The Sheffield, UK-based operation is already in 11 international markets and is hoping to set up an operation in the country soon.

"I have been on a China-British Business Council trade mission recently and I didn't get any sense among those on that trip that there was any lack of enthusiasm for doing business in China," he said.

Newey believes the company provides the sort of specialized service for which there is a gap in the market.

"We help people who are out of work get back into jobs and we believe we could play a role in China," he said.

Eric Schmidt, chairman of China Entrepreneurs, a Beijing-based organization which promotes entrepreneurship and works with a number of foreign companies, said in some aspects the market is tougher.

"The government is trying to promote local businesses and help them succeed and that can have an impact on foreign businesses, but it really depends on which sector," he said.

"In other technology sectors such as clean energy, however, there are a lot of opportunities for foreign companies."

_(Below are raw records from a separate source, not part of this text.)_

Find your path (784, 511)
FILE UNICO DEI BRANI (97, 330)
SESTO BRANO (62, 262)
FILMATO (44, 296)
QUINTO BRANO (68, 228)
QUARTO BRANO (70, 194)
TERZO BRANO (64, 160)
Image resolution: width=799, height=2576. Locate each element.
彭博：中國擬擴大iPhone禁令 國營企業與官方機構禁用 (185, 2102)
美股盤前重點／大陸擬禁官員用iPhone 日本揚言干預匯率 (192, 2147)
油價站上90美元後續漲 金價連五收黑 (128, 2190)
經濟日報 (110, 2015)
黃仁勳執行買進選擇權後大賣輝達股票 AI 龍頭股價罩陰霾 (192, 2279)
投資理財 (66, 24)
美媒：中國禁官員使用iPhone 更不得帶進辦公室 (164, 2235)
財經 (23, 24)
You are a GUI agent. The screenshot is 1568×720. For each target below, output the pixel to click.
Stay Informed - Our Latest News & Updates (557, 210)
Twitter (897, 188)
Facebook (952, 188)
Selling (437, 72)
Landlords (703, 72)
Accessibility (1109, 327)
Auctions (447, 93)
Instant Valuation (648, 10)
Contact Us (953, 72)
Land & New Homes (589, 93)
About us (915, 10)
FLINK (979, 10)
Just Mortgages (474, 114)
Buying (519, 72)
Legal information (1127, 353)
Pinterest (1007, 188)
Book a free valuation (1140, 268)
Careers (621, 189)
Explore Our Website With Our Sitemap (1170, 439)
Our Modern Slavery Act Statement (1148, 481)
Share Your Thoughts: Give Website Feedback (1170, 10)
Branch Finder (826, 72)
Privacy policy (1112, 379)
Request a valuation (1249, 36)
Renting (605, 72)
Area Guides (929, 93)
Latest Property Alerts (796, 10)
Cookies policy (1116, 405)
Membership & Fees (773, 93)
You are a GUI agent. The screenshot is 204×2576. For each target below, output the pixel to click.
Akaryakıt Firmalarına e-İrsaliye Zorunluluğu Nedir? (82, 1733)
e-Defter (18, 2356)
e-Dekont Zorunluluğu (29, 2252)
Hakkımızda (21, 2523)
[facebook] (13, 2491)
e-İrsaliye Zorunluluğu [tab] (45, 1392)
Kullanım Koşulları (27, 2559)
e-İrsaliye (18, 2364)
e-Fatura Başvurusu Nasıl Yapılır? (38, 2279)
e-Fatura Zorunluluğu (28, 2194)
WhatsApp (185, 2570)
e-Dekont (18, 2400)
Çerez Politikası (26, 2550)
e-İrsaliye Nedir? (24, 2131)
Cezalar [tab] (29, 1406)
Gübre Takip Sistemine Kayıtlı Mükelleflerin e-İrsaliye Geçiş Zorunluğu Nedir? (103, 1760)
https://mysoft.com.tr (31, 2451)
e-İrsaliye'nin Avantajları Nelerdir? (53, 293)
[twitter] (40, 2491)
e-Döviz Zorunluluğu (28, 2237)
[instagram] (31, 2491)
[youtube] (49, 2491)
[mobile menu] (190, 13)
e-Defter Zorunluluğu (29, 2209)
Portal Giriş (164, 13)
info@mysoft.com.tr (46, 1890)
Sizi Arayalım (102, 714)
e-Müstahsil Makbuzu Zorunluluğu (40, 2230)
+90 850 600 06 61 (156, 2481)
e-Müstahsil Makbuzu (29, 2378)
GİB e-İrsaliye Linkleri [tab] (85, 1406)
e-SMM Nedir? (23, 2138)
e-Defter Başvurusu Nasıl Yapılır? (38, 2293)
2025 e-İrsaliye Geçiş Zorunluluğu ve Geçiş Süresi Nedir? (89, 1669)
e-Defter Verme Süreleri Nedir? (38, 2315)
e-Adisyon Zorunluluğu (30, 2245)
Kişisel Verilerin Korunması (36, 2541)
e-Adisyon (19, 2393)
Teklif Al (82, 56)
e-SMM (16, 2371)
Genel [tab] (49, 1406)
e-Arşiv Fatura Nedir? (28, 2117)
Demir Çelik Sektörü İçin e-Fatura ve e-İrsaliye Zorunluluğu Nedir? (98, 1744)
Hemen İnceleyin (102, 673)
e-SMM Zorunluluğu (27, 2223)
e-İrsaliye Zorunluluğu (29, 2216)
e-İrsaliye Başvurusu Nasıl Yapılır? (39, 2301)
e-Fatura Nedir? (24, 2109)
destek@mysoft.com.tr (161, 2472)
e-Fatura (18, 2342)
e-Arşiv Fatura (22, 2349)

Cheryl Tang, director of The Beijing Axis, a consultancy which works with many foreign multinationals, mainly in mining and natural resources sectors, said there are now more opportunities for small- and medium-sized (SME) companies than bigger companies in China.

"There seems not so much space for bigger companies to come to China. I see a lot of opportunities for SMEs to come here with unique products and services. Currently, we are helping an automotive lubricants company and they are doing well here because they have products their competitors simply don't have, " she said.

Wu at the Guanghua School of Management said one of the barriers to entering China - that companies had to develop different strategies for different regions of the country - seems to be disappearing.

He said a one-size-fits-all strategy for China would have a better chance of working now than ever before.

"It actually defies traditional theories of comparative advantage. As areas of the country develop they should in theory develop areas of specialization in particular sectors or industries. What seems to be happening in China is that everywhere is becoming more uniform," he said.

Tse, whose new book on tackling the China market, The China Strategy, has just been published, said for those who haven't entered the China market there are "leapfrogging" opportunities, where established companies in the country have yet to catch up with an international consumer trend or an advancement in technology.

"China's development is never a linear or incremental phenomenon but often non linear so that outside companies can always leapfrog over incumbents," he said.

He insists, however, that whether the market has got more difficult to enter or not, foreign companies have to have a more sophisticated approach than ever before.

"You can no longer put your B or C team in China but you have to send you're a team. It is not a matter of plugging them in and playing either. They have got to appreciate the local context and that doesn't come naturally to a lot of people," he said.